One of the most common questions I’m asked as a CEO is what keeps me up at night. In my role, that covers a lot of internal and external risk factors, but the one issue that always leaves my sleepless is the threat of cyber-attack. I know that many of my counterparts in financial services and across industries feel the same way.
How could you not when cyber espionage, hacking and denial of service attacks have become increasingly common and the theft of intellectual property or confidential customer information can cause significant reputational damage and send your stock into freefall? A recent study by McAfee tried to put size and dimension around the problem, finding that cybercrime is responsible for $300 billion to $1 trillion in annual economic loses worldwide – or as much a 1.4% of global GDP.
Whether it’s the U.S. Presidential election, the front page of major newspapers or in corporate boardrooms of all sizes, cyber security is an ever-present topic these days. It remains one of the top concerns cited in our annual Systemic Risk Barometer, which measures risk trends impacting the financial industry. The spate of high-profile attacks, along with greater recognition that everyone is potentially vulnerable, has spurred businesses to take action to better defend against this threat.
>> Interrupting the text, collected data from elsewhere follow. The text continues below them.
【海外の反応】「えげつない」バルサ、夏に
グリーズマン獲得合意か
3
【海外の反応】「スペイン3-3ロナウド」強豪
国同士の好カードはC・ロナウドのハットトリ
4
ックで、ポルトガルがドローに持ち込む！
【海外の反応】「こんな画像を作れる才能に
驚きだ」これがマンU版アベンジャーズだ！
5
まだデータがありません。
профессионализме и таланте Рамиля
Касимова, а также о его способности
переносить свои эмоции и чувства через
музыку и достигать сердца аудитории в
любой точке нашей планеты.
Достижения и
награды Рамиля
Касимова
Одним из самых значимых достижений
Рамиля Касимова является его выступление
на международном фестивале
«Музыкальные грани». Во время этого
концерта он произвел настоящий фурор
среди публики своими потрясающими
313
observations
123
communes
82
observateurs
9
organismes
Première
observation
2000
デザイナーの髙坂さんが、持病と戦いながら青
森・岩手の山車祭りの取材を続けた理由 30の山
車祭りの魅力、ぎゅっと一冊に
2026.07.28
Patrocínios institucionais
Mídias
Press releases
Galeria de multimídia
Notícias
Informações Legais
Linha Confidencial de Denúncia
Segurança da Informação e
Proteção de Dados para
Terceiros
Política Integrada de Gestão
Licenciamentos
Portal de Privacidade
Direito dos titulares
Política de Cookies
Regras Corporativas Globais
Over most of the past decade, we’ve seen a running battle of measures and countermeasures as corporations dedicate greater resources to fend off attackers. More recently, the battlefield has shifted from an emphasis on perimeter defenses designed to keep the bad guys out to a more data-centric approach that uses real-time tools and assessments to monitor systems and flag possible threats. As resource constraints and new technologies have ushered in this more automated "behavioral intelligence" approach, companies are better prepared to identify a potential attack at its earliest stages and minimize operational disruptions and the loss of proprietary information.
Of course, the old cliché that the best defense is a good offense also applies here, which is why many firms have focused on internal training and awareness programs to educate and empower employees to join the fight. Helping workers understand and look out for a seemingly innocent PDF file that is actually harboring a malicious virus or a phishing link that can make your data vulnerable have added an important, effective and inexpensive layer of defense to many cyber programs.
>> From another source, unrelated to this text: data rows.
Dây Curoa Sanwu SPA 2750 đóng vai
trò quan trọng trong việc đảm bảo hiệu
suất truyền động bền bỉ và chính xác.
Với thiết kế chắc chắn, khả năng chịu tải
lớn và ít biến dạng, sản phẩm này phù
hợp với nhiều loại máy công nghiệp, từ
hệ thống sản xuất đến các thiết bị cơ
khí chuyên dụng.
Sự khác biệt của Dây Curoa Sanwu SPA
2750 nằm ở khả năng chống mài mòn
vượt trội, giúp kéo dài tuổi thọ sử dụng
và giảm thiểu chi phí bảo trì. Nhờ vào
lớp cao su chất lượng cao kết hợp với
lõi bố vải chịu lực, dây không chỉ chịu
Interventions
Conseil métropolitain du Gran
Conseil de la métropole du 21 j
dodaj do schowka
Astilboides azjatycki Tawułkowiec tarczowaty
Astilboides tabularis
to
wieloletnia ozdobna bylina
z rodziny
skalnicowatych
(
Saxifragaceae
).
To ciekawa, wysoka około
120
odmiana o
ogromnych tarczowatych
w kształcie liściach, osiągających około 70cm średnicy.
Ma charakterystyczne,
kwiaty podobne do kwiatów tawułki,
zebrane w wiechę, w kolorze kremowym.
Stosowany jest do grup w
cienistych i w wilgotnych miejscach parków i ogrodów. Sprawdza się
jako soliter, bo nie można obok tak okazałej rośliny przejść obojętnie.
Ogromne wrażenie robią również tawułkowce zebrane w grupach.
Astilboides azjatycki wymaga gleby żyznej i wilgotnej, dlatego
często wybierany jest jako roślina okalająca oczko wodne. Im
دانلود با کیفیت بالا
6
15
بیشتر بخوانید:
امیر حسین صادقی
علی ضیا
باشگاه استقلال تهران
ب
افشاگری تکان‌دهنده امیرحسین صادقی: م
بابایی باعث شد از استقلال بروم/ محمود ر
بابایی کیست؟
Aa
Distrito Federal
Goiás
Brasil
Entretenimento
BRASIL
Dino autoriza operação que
While all these strategies have aided in the fight against cyber crime, the single most important development in recent years has been the growing acceptance of collaboration and information sharing of cyber threat data among companies within and across sectors. Oftentimes, a single attack can be created and launched against multiple institutions – a relatively efficient and cost effective strategy. But as firms share information in real-time, they change the economics of the battle because the criminals can no longer use the same attack multiple times. In addition, by quickly sharing details of a cyber attack with the wider community, everyone has gained an advantage in protecting themselves – essentially creating the cyber equivalent of "herd immunity" in which the largest possible population is inoculated against the most virulent threats.
We’ve made great progress over time hardening defenses against cyber attack, but the threat will remain among the most dangerous risks facing just about all industries for some time. The recent move toward greater collaboration and information sharing are steps in the right direction, but as we know from the near daily disclosures of cyber breaches, we have a long journey ahead of us filled with many twists and turns. In time, we can hopefully get to a place where the overnight hours are a bit more restful.